When the client arrives for their NAD IV therapy session, they will be seated in a comfortable chair. The professional who is providing this service will insert a small needle into the person’s arm. The needle will be connected by a thin tube to a bag that contains a combination of saline solution and nicotinamide adenine dinucleotide (NAD).

The only pain most people feel during NAD IV therapy is a slight pinch when the needle is inserted into their skin. Once the solution begins to flow from the IV bag into their bloodstream, most people report no discomfort whatsoever.

NAD IV therapy sessions are serene experiences. Once the infusion has begun, clients may read a book or magazine, watch a movie, listen to music, or simply close their eyes and relax.

The duration of the NAD IV therapy session can vary depending on several factors, such as whether or not it is the client’s first session and what amount of NAD/saline solution they are receiving.

Mental Health Benefits of NAD IV Therapy

The potential mental health benefits of NAD IV therapy may include the following:

  • Improved mood
  • Enhanced mental clarity
  • Better cognitive functioning
  • Increased focus and concentration
  • Better memory
  • Easing of depression symptoms
  • Easing of anxiety symptoms
  • Boosted energy and motivation

NAD IV therapy alone will not cure depression or anxiety, nor will it eradicate all symptoms of any other mental health concerns. But it can have a beneficial effect when it is incorporated into a comprehensive treatment plan that also includes multiple forms of therapy and related support services.

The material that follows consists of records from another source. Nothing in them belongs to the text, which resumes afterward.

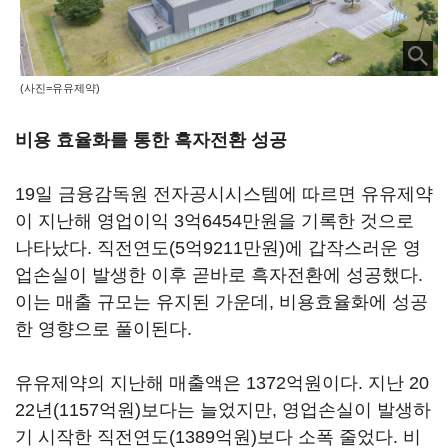
(사진=유유제약)
비용 효율화를 통한 흑자전환 성공
19일 금융감독원 전자공시시스템에 따르면 유유제약
이 지난해 영업이익 3억6454만원을 기록한 것으로
나타났다. 직전연도(5억9211만원)에 갑작스러운 영
업손실이 발생한 이후 곧바로 흑자전환에 성공했다.
이는 매출 규모는 유지된 가운데, 비용효율화에 성공
한 영향으로 풀이된다.
유유제약의 지난해 매출액은 1372억원이다. 지난 20
22년(1157억원)보다는 늘었지만, 영업손실이 발생하
기 시작한 직전연도(1389억원)보다 소폭 줄었다. 비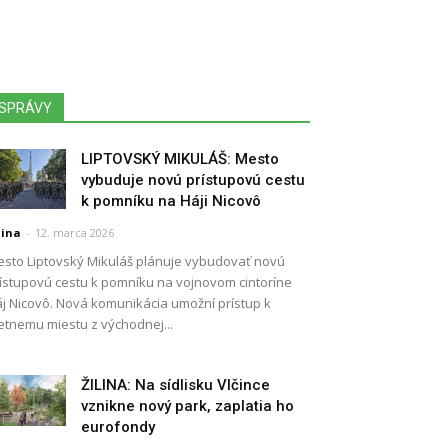
SPRÁVY
LIPTOVSKÝ MIKULÁŠ: Mesto
vybuduje novú prístupovú cestu
k pomníku na Háji Nicovô
lina
-
12. marca 2026
sto Liptovský Mikuláš plánuje vybudovať novú
ístupovú cestu k pomníku na vojnovom cintoríne
j Nicovô. Nová komunikácia umožní prístup k
etnemu miestu z východnej...
ŽILINA: Na sídlisku Vlčince
vznikne nový park, zaplatia ho
eurofondy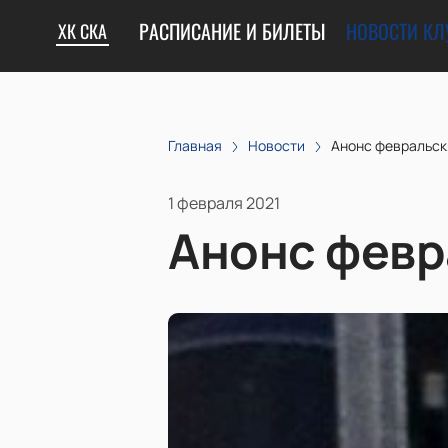
РАСПИСАНИЕ И БИЛЕТЫ
НОВОСТИ КЛ
ХК СКА
Главная
Новости
Анонс февральск
1 февраля 2021
Анонс февр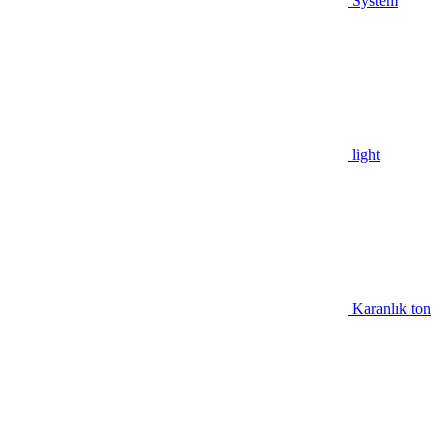
System
light
Karanlık ton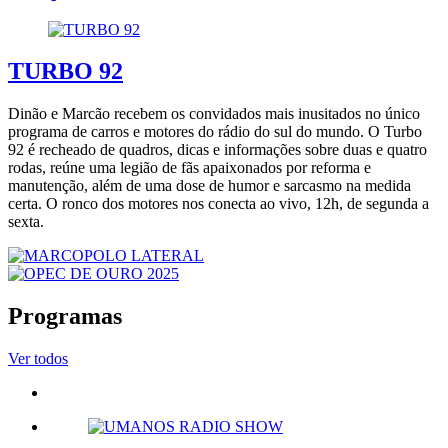
TURBO 92
Dinão e Marcão recebem os convidados mais inusitados no único
programa de carros e motores do rádio do sul do mundo. O Turbo
92 é recheado de quadros, dicas e informações sobre duas e quatro
rodas, reúne uma legião de fãs apaixonados por reforma e
manutenção, além de uma dose de humor e sarcasmo na medida
certa. O ronco dos motores nos conecta ao vivo, 12h, de segunda a
sexta.
Programas
Ver todos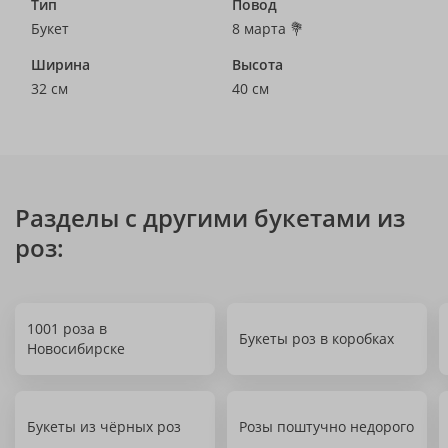
Тип
Повод
Букет
8 марта 💐
Ширина
Высота
32 см
40 см
Разделы с другими букетами из
роз:
1001 роза в
Букеты роз в коробках
Новосибирске
Букеты из чёрных роз
Розы поштучно недорого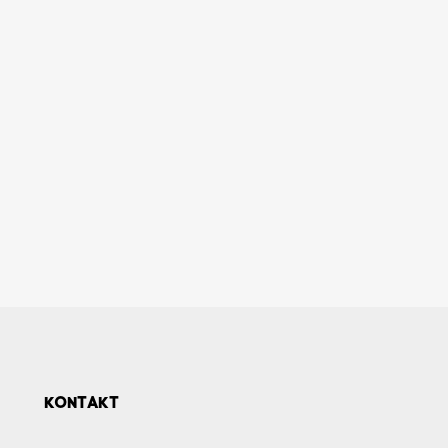
KONTAKT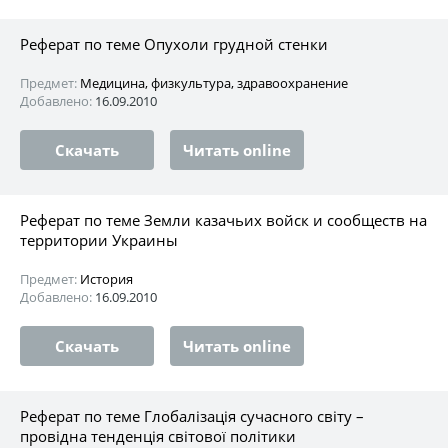
Реферат по теме Опухоли грудной стенки
Предмет:
Медицина, физкультура, здравоохранение
Добавлено:
16.09.2010
Скачать
Читать online
Реферат по теме Земли казачьих войск и сообществ на
территории Украины
Предмет:
История
Добавлено:
16.09.2010
Скачать
Читать online
Реферат по теме Глобалізація сучасного світу –
провідна тенденція світової політики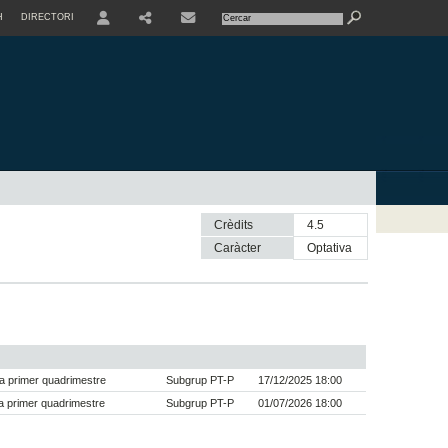
H
DIRECTORI
USER
SHARE
CONTACTE
Crèdits
4.5
Caràcter
optativa
a primer quadrimestre
Subgrup PT-P
17/12/2025 18:00
 primer quadrimestre
Subgrup PT-P
01/07/2026 18:00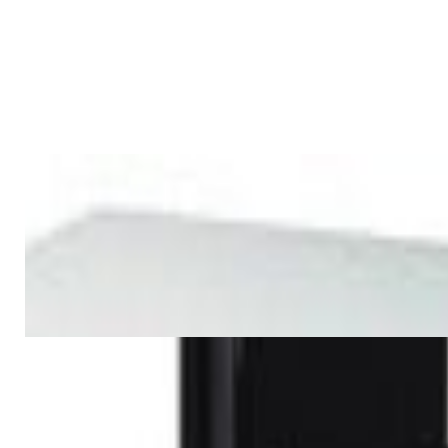
Звуковой проектор Yamaha
YRS-1100 (чёрный)
2 720,00 р.
✓
В корзину
Добавляем
Добавлено
Для дома и TV
Звуковой проектор Yamaha
YRS-1100 (белый)
2 720,00 р.
✓
В корзину
Добавляем
Добавлено
Для дома и TV
Система домашнего кинотеатра
IGO AUDIO HAV-R200G
1 024,00 р.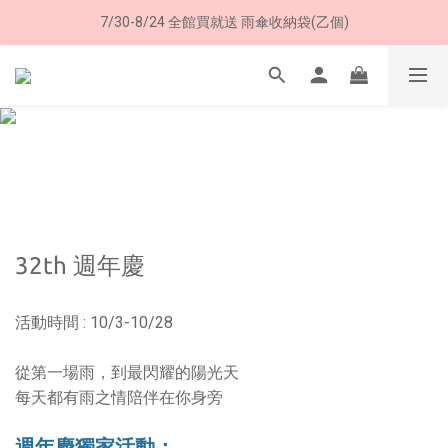
7/30-8/24 全館買就送 雨傘收納袋(乙個)
8/8 父親節限定 超商取貨免運費
8/8 父親節限定 超商取貨免運費
32th 週年慶
活動時間 : 10/3-10/28
從第一場雨，到最閃耀的陽光天
每天都有雨之情陪伴在你身旁
週年慶獨家活動：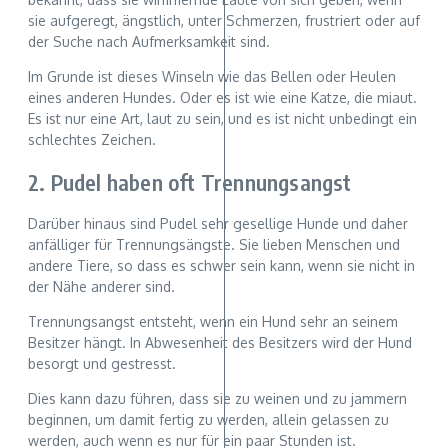
sie aufgeregt, ängstlich, unter Schmerzen, frustriert oder auf
der Suche nach Aufmerksamkeit sind.
Im Grunde ist dieses Winseln wie das Bellen oder Heulen
eines anderen Hundes. Oder es ist wie eine Katze, die miaut.
Es ist nur eine Art, laut zu sein, und es ist nicht unbedingt ein
schlechtes Zeichen.
2. Pudel haben oft Trennungsangst
Darüber hinaus sind Pudel sehr gesellige Hunde und daher
anfälliger für Trennungsängste. Sie lieben Menschen und
andere Tiere, so dass es schwer sein kann, wenn sie nicht in
der Nähe anderer sind.
Trennungsangst entsteht, wenn ein Hund sehr an seinem
Besitzer hängt. In Abwesenheit des Besitzers wird der Hund
besorgt und gestresst.
Dies kann dazu führen, dass sie zu weinen und zu jammern
beginnen, um damit fertig zu werden, allein gelassen zu
werden, auch wenn es nur für ein paar Stunden ist.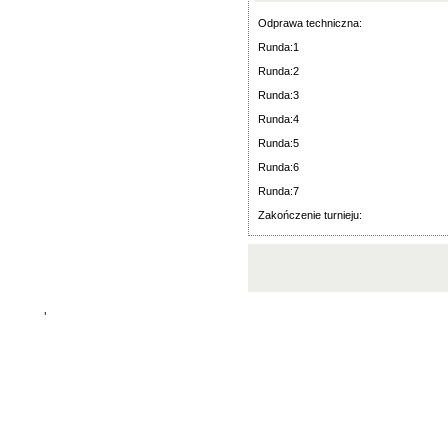
Odprawa techniczna:
Runda:1
Runda:2
Runda:3
Runda:4
Runda:5
Runda:6
Runda:7
Zakończenie turnieju:
'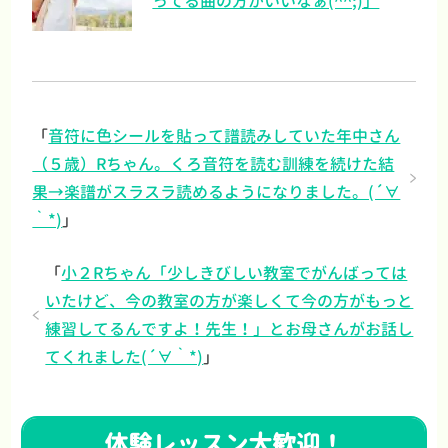
ってる曲の方がいいなぁ(^^;)」
「
音符に色シールを貼って譜読みしていた年中さん
（５歳）Rちゃん。くろ音符を読む訓練を続けた結
果→楽譜がスラスラ読めるようになりました。(´∀
｀*)
」
「
小２Rちゃん「少しきびしい教室でがんばっては
いたけど、今の教室の方が楽しくて今の方がもっと
練習してるんですよ！先生！」とお母さんがお話し
てくれました(´∀｀*)
」
体験レッスン大歓迎！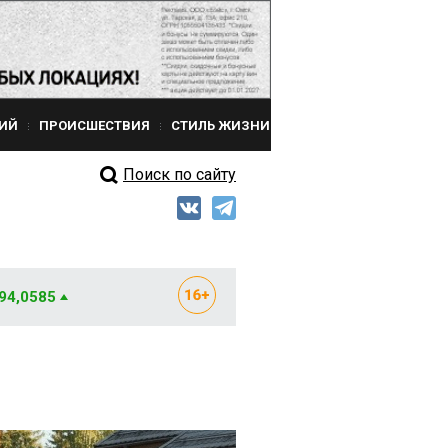
ИЙ
ПРОИСШЕСТВИЯ
СТИЛЬ ЖИЗНИ
Поиск по сайту
 94,0585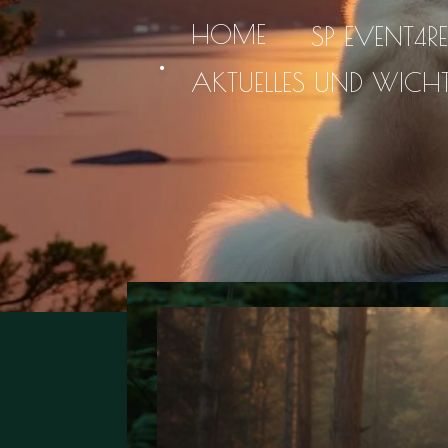
Zum
HOME
SP EVENT4R
.
Hauptinhalt
AKTUELLES UND WICH
springen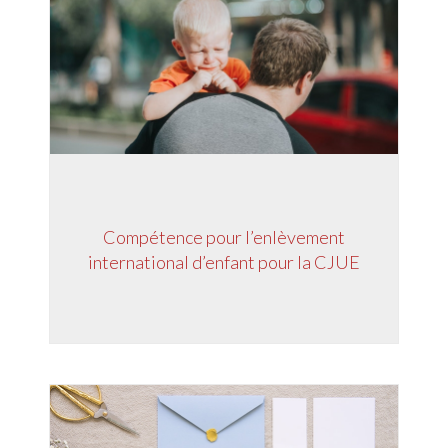
Compétence pour l’enlèvement
international d’enfant pour la CJUE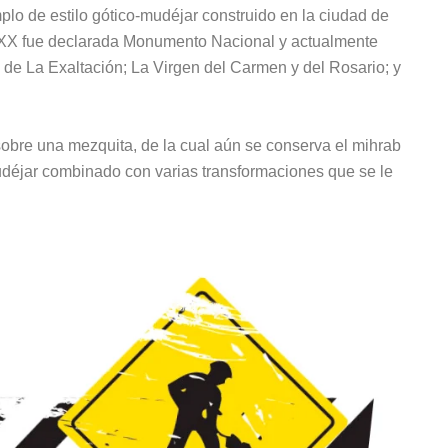
plo de estilo gótico-mudéjar construido en la ciudad de
glo XX fue declarada Monumento Nacional y actualmente
de La Exaltación; La Virgen del Carmen y del Rosario; y
obre una mezquita, de la cual aún se conserva el mihrab
 mudéjar combinado con varias transformaciones que se le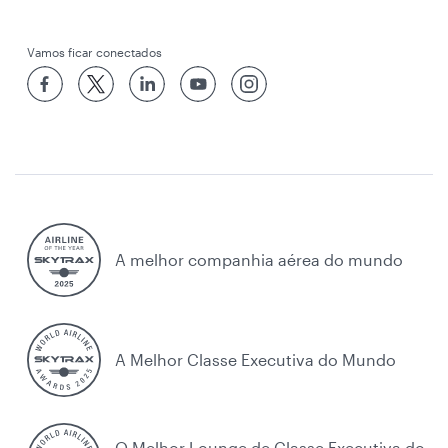
Vamos ficar conectados
A melhor companhia aérea do mundo
A Melhor Classe Executiva do Mundo
O Melhor Lounge de Classe Executiva do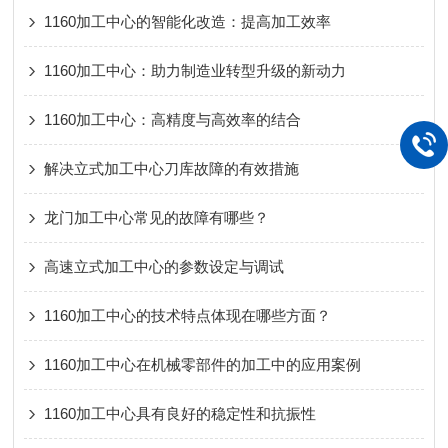
1160加工中心的智能化改造：提高加工效率
1160加工中心：助力制造业转型升级的新动力
1160加工中心：高精度与高效率的结合
解决立式加工中心刀库故障的有效措施
龙门加工中心常见的故障有哪些？
高速立式加工中心的参数设定与调试
1160加工中心的技术特点体现在哪些方面？
1160加工中心在机械零部件的加工中的应用案例
1160加工中心具有良好的稳定性和抗振性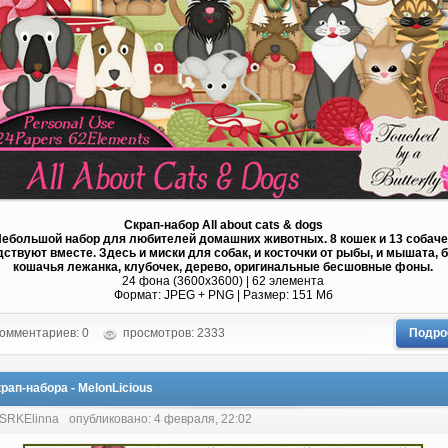
Скрап-набор All about cats & dogs
ебольшой набор для любителей домашних животных. 8 кошек и 13 собаче
ствуют вместе. Здесь и миски для собак, и косточки от рыбы, и мышата, б
кошачья лежанка, клубочек, дерево, оригинальные бесшовные фоны.
24 фона (3600х3600) | 62 элемента
Формат: JPEG + PNG | Размер: 151 Mб
омментариев: 0
просмотров: 2333
Подро
рап-набора - MelonLicious
 SRKElinna
опубликовано: 4 февраля, 22:02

As is also the case with antidepressants and anti-anxiety medications, NAD IV therapy may affect the biological aspect of certain mental illnesses by boosting the presence of serotonin and other brain chemicals. This can be a valuable benefit, but neither medication nor NAD IV therapy alone can fully address the emotional, behavioral, and social facets of complex mental health concerns.

When an adult receives NAD IV therapy as part of their personalized care at Crownview Psychiatric Institute, this service will be integrated into a coordinated approach that is designed to promote long-term progress. In this context, NAD IV therapy can be an extremely promising intervention.